For the specimens with DGDE (Figure 8b), paste #5 inherently provides a lower resistivity, which can be considered an early sintering start effect by previously observed high evaporation rates. All pastes exhibit a gradual decrease in resistivity with increasing sintering time, and the HPC addition tends to decrease the resistivity. However, minimal resistivity reduction due to HPC addition is noted owing to its inherently low viscosity. Similarly, paste #6 with 1 wt% HPC has a low resistivity of 1.47 × 10⁻⁵ Ω·cm after sintering for 30 min.

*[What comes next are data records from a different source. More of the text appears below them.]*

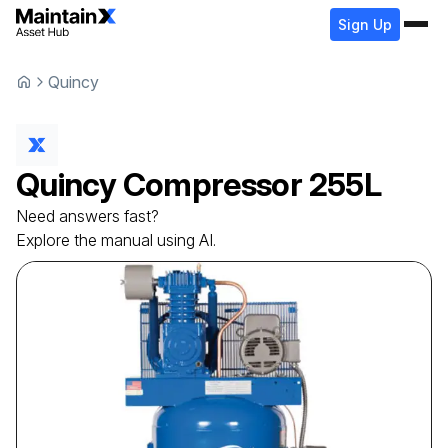
Sign Up
Quincy
Quincy
Compressor
255L
Need answers fast?
Explore the manual using AI.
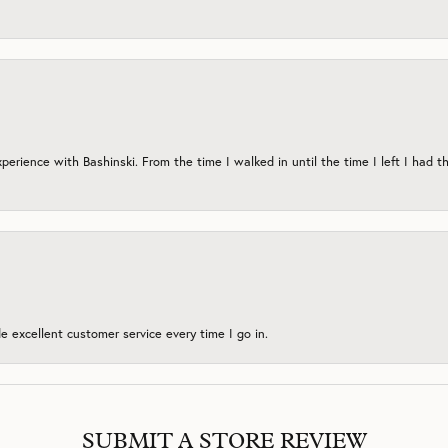
erience with Bashinski. From the time I walked in until the time I left I had th
 excellent customer service every time I go in.
SUBMIT A STORE REVIEW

The HPC is an organic compound including C; thus, the residual HPC amount in the sintered film can be compared by the C content. The C content in the film maintained for 30 min was measured by EDS to confirm that the residual amount in the sintered film increases with the HPC content during heating at 140 °C. The results are shown in Figure 9. The measured C content increased with the HPC content in the specimens with DPMA and DGDE, indicating that the initial HPC content in the paste is proportional to the residual HPC content in the sintered film at 140 °C. Therefore, the insufficient resistance values observed in the pastes containing 2 or 3 wt% HPC after 30 min of sintering are attributed to the residual HPC content.

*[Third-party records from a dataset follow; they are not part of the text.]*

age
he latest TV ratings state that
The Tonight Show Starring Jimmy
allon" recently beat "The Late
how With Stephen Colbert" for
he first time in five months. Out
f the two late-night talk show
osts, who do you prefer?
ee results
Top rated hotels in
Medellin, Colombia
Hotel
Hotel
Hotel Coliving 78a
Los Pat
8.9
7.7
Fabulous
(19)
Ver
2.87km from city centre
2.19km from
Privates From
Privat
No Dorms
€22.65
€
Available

Figure 10 shows the surface microstructures of the films formed by the pastes with DPMA and varying HPC contents and sintering times at 140 °C. The microstructure of the film sintered for 30 min using paste #2 has the widest sintered area and best connectivity between the flakes compared to the microstructures under all other conditions (note the larger grain indicated by the arrow). Such microstructure corresponds well to the lowest electrical resistivity (7.72 × 10⁻⁶ Ω·cm) measured for the paste #2 after 30 min of sintering, as shown in Figure 8a. Figure 11 also shows that paste #6 sintered for 30 min exhibits the largest sintered area with well-established interconnections between the flakes compared with pastes #5, #7, and #8.

4. Conclusions

A resin-free low-temperature evaporative solvent-based paste formulation was implemented to form a film with low electrical resistivity through rapid sintering between micron-sized Ag flakes at a low temperature of 140 °C. Specifically, α-terpineol was used as the main viscous solvent, with DGDE or DPMA added as the azeotrope-forming solvents to greatly improve the evaporation rate. Finally, an HPC thickener was added to increase the viscosity and thixotropy. The paste containing 49.5 wt% α-terpineol, 49.5 wt% DPMA, and 1 wt% HPC exhibited improved contacts between the Ag flakes and overall percolation connectivity due to its good printability and early sintering owing to the improved evaporation behavior, resulting in a rapid decrease in the electrical resistivity even at 140 °C. Specifically, the film using this paste and sintered for 30 min exhibited the lowest resistivity of 7.72 × 10⁻⁶ Ω·cm, with the early exothermic behavior starting at 103 °C owing to sintering. The microstructure of the formed film exhibited the widest sintered area and best connectivity between flakes. Although increasing the HPC content to 3 or 4 wt% further improved the printability, the resistivity values slightly increased after sintering for 30 min owing to the increased residual HPC. The paste with 49.5 wt% α-terpineol, 49.5 wt% DGDE, and 1 wt% HPC demonstrated reduced printability due to the decreased viscosity, whereas the maximum evaporation rate obtained with 1 wt% HPC resulted in the highest resistivity of 1.47 × 10⁻⁵ Ω·cm after sintering for 30 min.